Nichts war Susanna peinlicher, als den Salon nach feierlicher Anmeldung betreten zu müssen, in dem sich sämtliche Freundinnen ihrer Mutter zum allwöchentlichen Klatsch bei Tee und erlesenem Gebäck eingefunden hatten.
Sobald ihr Name fiel, würde augenblicklich Stille eintreten, aller Augen würden sich ihr zuwenden, kritische Blicke sie abschätzend mustern.
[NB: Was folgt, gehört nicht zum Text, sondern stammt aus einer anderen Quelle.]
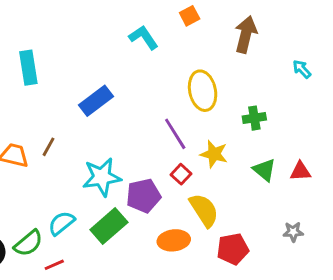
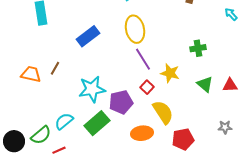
yellow ellipse: (203, 91) -> (135, 29), moved

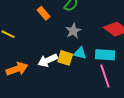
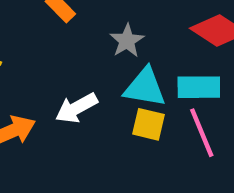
cyan triangle: (80, 53) -> (145, 87), size x1.5
yellow square: (65, 58) -> (148, 124), moved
Dabei wußte sie selbst am besten, daß sie kein erfreulicher Anblick war. Sie war viel zu dick und sah selbst in dem neuen Kleid unvorteilhaft aus. Ihr mangelte es an der schlanken eleganten Taille, die ihre Mutter auszeichnete und zusammen mit anderen äußeren Vorzügen zu einer der gefeiertsten Schönheiten machte.
Lady Lavenham erregte überall, wo sie auftauchte, Aufsehen und Bewunderung. Wenn sie im Hyde Park spazieren fuhr, kletterten die Leute auf Parkbänke, nur um einen Blick auf sie werfen zu können. Die Zeitungen des Landes priesen sie als eine der schönsten Frauen Englands.
Damit wollten sie vor allem zum Ausdruck bringen, daß sie eine der Schönheiten war, die dem erlauchten Kreis um den König angehörten und von anderen Damen der Gesellschaft, die nicht die Ehre hatten, glühend darum beneidet wurden.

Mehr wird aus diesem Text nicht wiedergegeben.